An installation photo of the first gallery showing 'The Wall' by Xu Bing
Photograph by Daniele Molajoli

The Wall

In the first gallery room, we find The Wall (1988-1999), the first rubbing that Xu created representing a tower of the Great Wall of China, documenting its texture, scale, and grandeur. The technique involves first covering the ancient surface with a thin layer of plastic, then with a large covering of Xuan paper, and lastly ‘poaching’ it with ink-soaked cotton wads. The rubbing is gently peeled away from the surface, bearing the imprint of the walls. Produced in the 1990s, The Wall is a critique of the world’s isolationism at the time. Xu then moved to New York, where he began exhibiting his work locally and internationally. His work moved towards advocating Chinese cultural singularity in its struggle with Western materialism. In 2007, he returned to Beijing as Vice President of the Central Academy of Fine Arts, where he had begun his teaching career nearly 40 years earlier.

Detail of 'The Wall'

Detail of the rubbing (photograph by Daniele Molajoli)

Fragment

In addition to the main installation, Xu Bing also created a smaller rubbing of a fragment from AAR's Norton–Van Buren Archaeological Study Collection.

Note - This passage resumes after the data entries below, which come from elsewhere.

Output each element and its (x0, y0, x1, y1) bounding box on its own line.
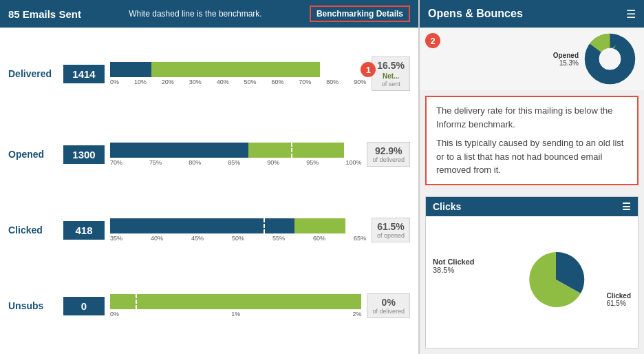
tooltip-line2: This is typically caused by sending to a… (436, 136, 627, 177)
not-clicked-entry: Not Clicked 38.5% (433, 258, 475, 274)
opened-label: Opened (8, 149, 63, 160)
unsubs-bar (110, 294, 361, 309)
clicks-pie-chart (515, 245, 597, 314)
opens-donut-chart (584, 33, 636, 85)
opens-bounces-title: Opens & Bounces (428, 8, 523, 20)
unsubs-bar-area: 0% 1% 2% (110, 294, 361, 317)
clicks-section: Clicks ☰ Not Clicked 38.5% (425, 196, 638, 349)
delivered-badge: 16.5% Net... of sent (372, 56, 410, 91)
opens-circle-badge: 2 (425, 33, 440, 48)
opens-menu-icon[interactable]: ☰ (626, 8, 636, 21)
clicked-value: 418 (63, 221, 105, 240)
opened-value: 1300 (63, 145, 105, 164)
benchmarking-details-button[interactable]: Benchmarking Details (310, 6, 410, 22)
unsubs-badge: 0% of delivered (367, 293, 410, 318)
opened-dashed-line (291, 143, 292, 158)
left-panel: 85 Emails Sent White dashed line is the … (0, 0, 420, 354)
metric-clicked: Clicked 418 35% 40% 45% 50% 55% 60% (8, 218, 410, 247)
clicks-header: Clicks ☰ (426, 197, 638, 216)
delivered-label: Delivered (8, 68, 63, 79)
opened-legend-pct: 15.3% (553, 59, 579, 67)
delivered-bar: 1 (110, 62, 366, 77)
opens-area: 2 Opened 15.3% (420, 28, 644, 90)
clicks-title: Clicks (433, 201, 461, 212)
clicked-label: Clicked (8, 225, 63, 236)
benchmark-text: White dashed line is the benchmark. (129, 9, 261, 19)
clicked-bar-dark (110, 218, 294, 233)
right-panel: Opens & Bounces ☰ 2 Opened 15.3% The del… (420, 0, 644, 354)
opened-bar-dark (110, 143, 248, 158)
unsubs-bar-green (110, 294, 361, 309)
left-content: Delivered 1414 1 0% 10% 20% 30% 40% (0, 28, 418, 354)
clicks-body: Not Clicked 38.5% Clicked 61.5% (426, 216, 638, 344)
clicked-bar-green (294, 218, 345, 233)
clicked-label-text: Clicked (606, 292, 631, 300)
right-header: Opens & Bounces ☰ (420, 0, 644, 28)
clicked-badge: 61.5% of opened (372, 218, 410, 242)
unsubs-dashed-line (136, 294, 137, 309)
opened-bar-area: 70% 75% 80% 85% 90% 95% 100% (110, 143, 361, 166)
unsubs-label: Unsubs (8, 300, 63, 311)
metric-unsubs: Unsubs 0 0% 1% 2% 0% of delivered (8, 293, 410, 322)
opened-bar-green (248, 143, 344, 158)
opened-badge: 92.9% of delivered (367, 142, 410, 167)
delivered-value: 1414 (63, 65, 105, 83)
metric-delivered: Delivered 1414 1 0% 10% 20% 30% 40% (8, 56, 410, 95)
delivered-bar-dark (110, 62, 151, 77)
svg-point-2 (599, 48, 621, 70)
unsubs-value: 0 (63, 297, 105, 315)
clicks-menu-icon[interactable]: ☰ (622, 201, 631, 212)
emails-sent-title: 85 Emails Sent (8, 8, 81, 20)
opens-chart: Opened 15.3% (425, 33, 638, 85)
tooltip-line1: The delivery rate for this mailing is be… (436, 104, 627, 131)
delivered-axis: 0% 10% 20% 30% 40% 50% 60% 70% 80% 90% (110, 79, 366, 85)
clicked-pct-text: 61.5% (606, 300, 631, 307)
opened-axis: 70% 75% 80% 85% 90% 95% 100% (110, 159, 361, 166)
clicked-dashed-line (264, 218, 265, 233)
tooltip-box: The delivery rate for this mailing is be… (425, 96, 638, 185)
opens-legend: Opened 15.3% (553, 52, 579, 67)
clicks-pie-container: Clicked 61.5% (482, 245, 631, 314)
opened-legend-label: Opened (553, 52, 579, 59)
clicked-pie-label: Clicked 61.5% (606, 292, 631, 307)
clicked-axis: 35% 40% 45% 50% 55% 60% 65% (110, 235, 366, 242)
left-header: 85 Emails Sent White dashed line is the … (0, 0, 418, 28)
clicked-bar-area: 35% 40% 45% 50% 55% 60% 65% (110, 218, 366, 242)
delivered-bar-green (151, 62, 321, 77)
clicked-bar (110, 218, 366, 233)
delivered-bar-area: 1 0% 10% 20% 30% 40% 50% 60% 70% 80% 90% (110, 62, 366, 85)
delivered-dashed-line (320, 62, 321, 77)
unsubs-axis: 0% 1% 2% (110, 311, 361, 317)
metric-opened: Opened 1300 70% 75% 80% 85% 90% 95% (8, 142, 410, 171)
clicks-legend: Not Clicked 38.5% (433, 258, 475, 302)
not-clicked-pct: 38.5% (433, 266, 475, 274)
not-clicked-label: Not Clicked (433, 258, 475, 266)
opened-bar (110, 143, 361, 158)
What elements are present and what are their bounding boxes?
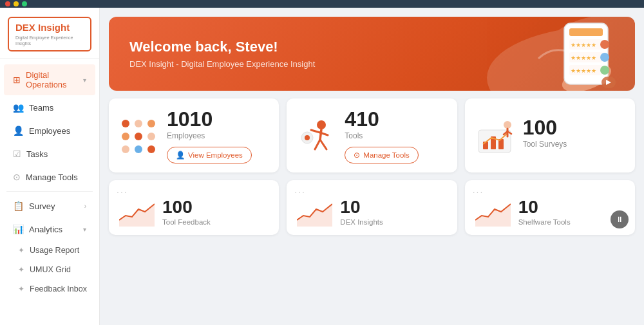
sidebar-sub-label: Feedback Inbox [30, 284, 87, 293]
manage-tools-icon: ⊙ [13, 172, 21, 182]
employees-count: 1010 [167, 109, 269, 129]
sidebar-item-feedback-inbox[interactable]: ✦ Feedback Inbox [0, 279, 99, 299]
surveys-count: 100 [523, 117, 625, 138]
feedback-chart [119, 198, 155, 227]
analytics-icon: 📊 [13, 224, 24, 234]
employees-illustration [119, 117, 158, 156]
sidebar-item-label: Teams [29, 103, 53, 113]
window-chrome [0, 0, 644, 8]
svg-line-30 [320, 140, 327, 149]
surveys-label: Tool Surveys [523, 140, 625, 149]
feedback-inbox-icon: ✦ [18, 284, 24, 293]
logo-area: DEX Insight Digital Employee Experience … [0, 8, 99, 59]
sidebar-item-analytics[interactable]: 📊 Analytics ▾ [4, 218, 95, 240]
logo-box: DEX Insight Digital Employee Experience … [8, 17, 91, 51]
more-dots-feedback[interactable]: ··· [117, 187, 128, 197]
logo-title: DEX Insight [15, 22, 84, 33]
shelfware-label: Shelfware Tools [518, 218, 571, 226]
svg-point-22 [122, 145, 129, 153]
employees-icon: 👤 [13, 125, 24, 136]
employees-label: Employees [167, 131, 269, 140]
sidebar-item-label: Employees [29, 126, 70, 136]
tools-count: 410 [345, 109, 446, 129]
sidebar-item-teams[interactable]: 👥 Teams [4, 97, 95, 118]
more-dots-dex[interactable]: ··· [294, 187, 306, 197]
chevron-down-icon-analytics: ▾ [83, 226, 86, 233]
close-dot[interactable] [5, 1, 10, 6]
digital-operations-icon: ⊞ [13, 75, 21, 85]
surveys-stat-card: 100 Tool Surveys [465, 98, 635, 172]
svg-point-17 [135, 120, 142, 127]
shelfware-count: 10 [518, 198, 571, 216]
shelfware-info: 10 Shelfware Tools [518, 198, 571, 226]
svg-line-29 [315, 140, 320, 149]
svg-point-25 [317, 120, 326, 129]
manage-tools-button[interactable]: ⊙ Manage Tools [345, 147, 418, 163]
sidebar-item-label: Manage Tools [26, 172, 78, 182]
svg-point-24 [147, 145, 155, 153]
svg-point-19 [122, 133, 129, 140]
more-dots-shelfware[interactable]: ··· [473, 187, 484, 197]
shelfware-tools-card: ··· 10 Shelfware Tools ⏸ [465, 180, 635, 235]
sidebar-item-usage-report[interactable]: ✦ Usage Report [0, 241, 99, 260]
pause-icon: ⏸ [616, 215, 623, 224]
sidebar-sub-label: Usage Report [30, 246, 79, 255]
svg-point-32 [305, 135, 310, 140]
tool-feedback-card: ··· 100 Tool Feedback [109, 180, 279, 235]
umux-grid-icon: ✦ [18, 265, 24, 274]
shelfware-chart [475, 198, 511, 227]
dex-insights-card: ··· 10 DEX Insights [287, 180, 457, 235]
tools-card-info: 410 Tools ⊙ Manage Tools [345, 109, 446, 163]
pause-button[interactable]: ⏸ [611, 210, 629, 228]
survey-icon: 📋 [13, 201, 24, 211]
sidebar: DEX Insight Digital Employee Experience … [0, 8, 100, 325]
surveys-card-info: 100 Tool Surveys [523, 117, 625, 155]
tools-label: Tools [345, 131, 446, 140]
app-container: DEX Insight Digital Employee Experience … [0, 0, 644, 325]
svg-line-26 [320, 129, 321, 140]
dex-count: 10 [340, 198, 383, 216]
welcome-banner: Welcome back, Steve! DEX Insight - Digit… [109, 17, 635, 91]
sidebar-item-label: Survey [29, 201, 55, 211]
dex-chart [297, 198, 332, 227]
view-employees-button[interactable]: 👤 View Employees [167, 147, 252, 163]
sidebar-item-tasks[interactable]: ☑ Tasks [4, 143, 95, 165]
content-wrap: DEX Insight Digital Employee Experience … [0, 8, 644, 325]
feedback-count: 100 [162, 198, 211, 216]
chevron-down-icon: ▾ [83, 77, 86, 84]
manage-tools-label: Manage Tools [363, 151, 409, 159]
sidebar-item-survey[interactable]: 📋 Survey › [4, 195, 95, 217]
sidebar-item-label: Digital Operations [26, 70, 78, 89]
svg-line-27 [311, 130, 320, 133]
minimize-dot[interactable] [14, 1, 19, 6]
svg-point-16 [122, 120, 129, 127]
feedback-label: Tool Feedback [162, 218, 211, 226]
employees-stat-card: 1010 Employees 👤 View Employees [109, 98, 279, 172]
dex-info: 10 DEX Insights [340, 198, 383, 226]
tasks-icon: ☑ [13, 149, 21, 159]
svg-point-20 [135, 133, 142, 140]
svg-point-23 [135, 145, 142, 153]
view-employees-icon: 👤 [176, 151, 185, 160]
main-content: Welcome back, Steve! DEX Insight - Digit… [100, 8, 644, 325]
sidebar-item-manage-tools[interactable]: ⊙ Manage Tools [4, 166, 95, 188]
svg-point-21 [147, 133, 155, 140]
sidebar-item-label: Analytics [29, 225, 62, 234]
feedback-info: 100 Tool Feedback [162, 198, 211, 226]
sidebar-item-employees[interactable]: 👤 Employees [4, 120, 95, 142]
view-employees-label: View Employees [188, 151, 243, 159]
sidebar-sub-label: UMUX Grid [30, 265, 71, 274]
tools-illustration [297, 117, 336, 156]
dex-label: DEX Insights [340, 218, 383, 226]
sidebar-item-label: Tasks [26, 149, 48, 159]
sidebar-item-digital-operations[interactable]: ⊞ Digital Operations ▾ [4, 64, 95, 95]
logo-subtitle: Digital Employee Experience Insights [15, 35, 84, 46]
bottom-cards-row: ··· 100 Tool Feedback ··· [109, 180, 635, 235]
svg-point-37 [504, 121, 511, 129]
tools-stat-card: 410 Tools ⊙ Manage Tools [287, 98, 457, 172]
sidebar-item-umux-grid[interactable]: ✦ UMUX Grid [0, 260, 99, 279]
chevron-right-icon: › [84, 203, 86, 210]
maximize-dot[interactable] [22, 1, 27, 6]
sidebar-divider [6, 191, 93, 192]
usage-report-icon: ✦ [18, 246, 24, 255]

The cataloguing information for the fragment is:

Fragment of architectural decoration with amphisbaena?
Late antique–early Medieval
Corse white marble
H., 17,5 cm.; W., 20 cm.; Th., 5,9 cm.
American Academy in Rome, Norton–Van Buren Archaeological Study Collection, Inv. No. 8939
Provenience: Unknown
Provenance: Unknown; in the collection before 1948

The small oval relief depicts a bird, possibly a dove, to the right, with its head is turned back and the neck fitting along the margin. The tail terminates into a serpent, scaleless and with a large circular eye and dip drilled pupil. The jaw is open as if to swallow the bird’s head, whose beak is, in fact, in his mouth. The image is possibly of an amphisbaena, a mythical animal with two heads, described in ancient authors, Dante and very popular in the Medieval bestiary.

Two objects on pedestals in a gallery

The ancient or medieval fragment (left) and Xu's rubbing of it (right) (photograph by Daniele Molajoli)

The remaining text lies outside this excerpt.